Doors close on teen moms
As a teen mother, the doors of one of the top universities in the world would never have been open to me. Because, when you become pregnant while a teenager, you’re automatically catapulted into the adult world—and the adults in YOUR world (usually your parents) expect YOU to pull your weight and care for YOUR baby. Compared to the number of teen pregnancies, rare indeed are the parents who will rear your child for you while you finish your education. And why should they, when they didn’t choose to become grandparents?
That’s what I was thinking yesterday as I drove to Johns Hopkins University to speak to students in a Family Violence class taught by one of the nation’s top domestic violence researchers. Well, I didn’t think about all of this, but I did wonder in amazement that I was even going to speak to students enrolled there. Me, a teen mom whose multiple pregnancies guaranteed I wouldn’t attend any college, much less one as revered and renowned as Johns Hopkins!

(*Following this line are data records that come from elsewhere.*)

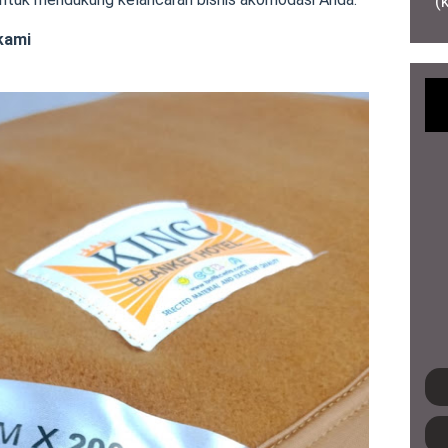
(
 kami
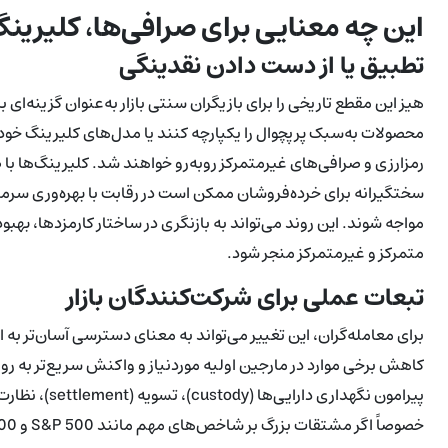
این چه معنایی برای صرافی‌ها، کلیرینگ‌
تطبیق یا از دست دادن نقدینگی
هیز این مقطع تاریخی را برای بازیگران سنتی بازار به‌عنوان گزینه‌ای
محصولات به‌سبک پرپچوال را یکپارچه کنند یا مدل‌های کلیرینگ خود 
رمزارزی و صرافی‌های غیرمتمرکز روبه‌رو خواهند شد. کلیرینگ‌ها
مواجه شوند. این روند می‌تواند به بازنگری در ساختار کارمزدها، ب
متمرکز و غیرمتمرکز منجر شود.
تبعات عملی برای شرکت‌کنندگان بازار
برای معامله‌گران، این تغییر می‌تواند به معنای دسترسی آسان‌تر به 
کاهش برخی موارد در مارجین اولیه موردنیاز و واکنش سریع‌تر به رویدا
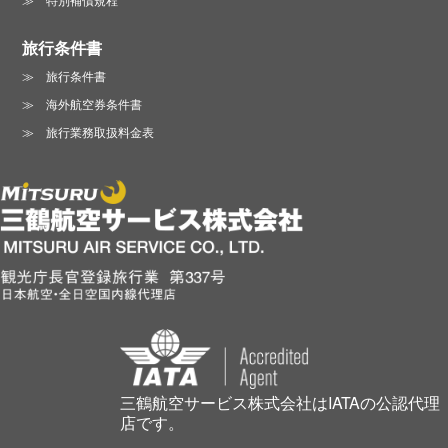
旅行条件書
旅行条件書
海外航空券条件書
旅行業務取扱料金表
三鶴航空サービス株式会社はIATAの公認代理
店です。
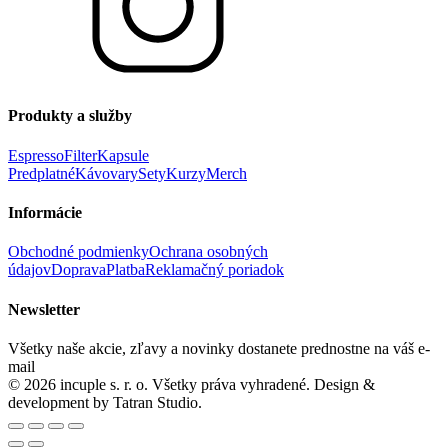
Produkty a služby
Espresso
Filter
Kapsule
Predplatné
Kávovary
Sety
Kurzy
Merch
Informácie
Obchodné podmienky
Ochrana osobných
údajov
Doprava
Platba
Reklamačný poriadok
Newsletter
Všetky naše akcie, zľavy a novinky dostanete prednostne na váš e-
mail
© 2026 incuple s. r. o. Všetky práva vyhradené. Design &
development by Tatran Studio.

And that’s how I began my speech, when I addressed Dr. Jacquelyn Campbell’s nursing students. I’m not sure how they understood my introduction: Was I not intelligent enough to be accepted, did my parents not have enough money to send me, or couldn’t I obtain a scholarship? But they soon learned what I meant.

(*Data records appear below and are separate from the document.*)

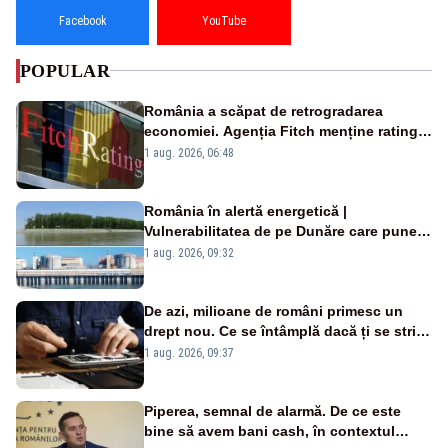
Facebook
YouTube
POPULAR
România a scăpat de retrogradarea
economiei. Agenția Fitch menține ratingul
„BBB-” cu perspectivă negativă
1 aug. 2026, 06:48
România în alertă energetică |
Vulnerabilitatea de pe Dunăre care pune
în pericol Centrala Cernavodă era
1 aug. 2026, 09:32
cunoscută de pe vremea lui Ceaușescu
De azi, milioane de români primesc un
drept nou. Ce se întâmplă dacă ți se strică
un produs
1 aug. 2026, 09:37
Piperea, semnal de alarmă. De ce este
bine să avem bani cash, în contextul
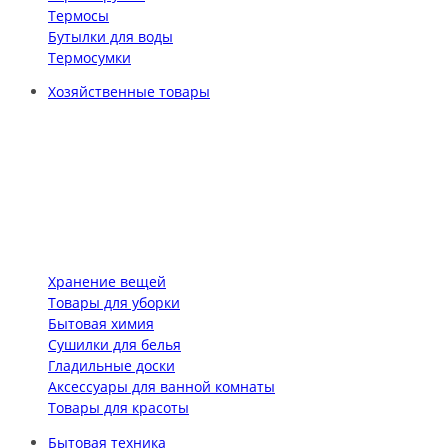
Термосы
Бутылки для воды
Термосумки
Хозяйственные товары
Хранение вещей
Товары для уборки
Бытовая химия
Сушилки для белья
Гладильные доски
Аксессуары для ванной комнаты
Товары для красоты
Бытовая техника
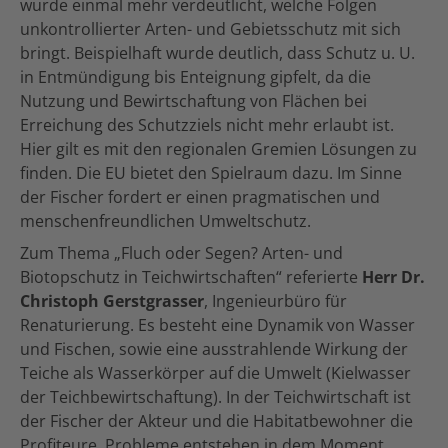
wurde einmal mehr verdeutlicht, welche Folgen
unkontrollierter Arten- und Gebietsschutz mit sich
bringt. Beispielhaft wurde deutlich, dass Schutz u. U.
in Entmündigung bis Enteignung gipfelt, da die
Nutzung und Bewirtschaftung von Flächen bei
Erreichung des Schutzziels nicht mehr erlaubt ist.
Hier gilt es mit den regionalen Gremien Lösungen zu
finden. Die EU bietet den Spielraum dazu. Im Sinne
der Fischer fordert er einen pragmatischen und
menschenfreundlichen Umweltschutz.
Zum Thema „Fluch oder Segen? Arten- und
Biotopschutz in Teichwirtschaften“ referierte
Herr Dr.
Christoph Gerstgrasser
, Ingenieurbüro für
Renaturierung. Es besteht eine Dynamik von Wasser
und Fischen, sowie eine ausstrahlende Wirkung der
Teiche als Wasserkörper auf die Umwelt (Kielwasser
der Teichbewirtschaftung). In der Teichwirtschaft ist
der Fischer der Akteur und die Habitatbewohner die
Profiteure. Probleme entstehen in dem Moment,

This is it: when you, a teenager, become pregnant (or when you father a child while a teen, although not as frequently, since the guys still often walk while the gal bears the brunt of the fallout), your future options are greatly diminished. Thinking of going to beauty school? Okay, who’s going to babysit while you’re in class? Or how about getting a good job? Who’s going to hire you, a high school dropout? Maybe you had plans to model or become an actor. Well, pregnancy doesn’t automatically rule out these two careers, but again, it’s pretty hard to pursue a vocation with a baby strapped (figuratively or literally) to your back.
I’m now a grandmother of two. My eldest daughter did it the right way, the healthiest way: she got an education, got a job and got married. Then, when she had a supportive partner to help her, she got pregnant. My two grandsons have something their mother did not: financial security and an abiding contentment that comes from knowing both parents love you and will care for you, no matter what.
My youngest child will be 26 in April. And last night, his mother walked onto the campus of one of the premiere universities in the world. His mother, once a straight-A student, could have done that at age 17—if she hadn’t instead become a teen mom.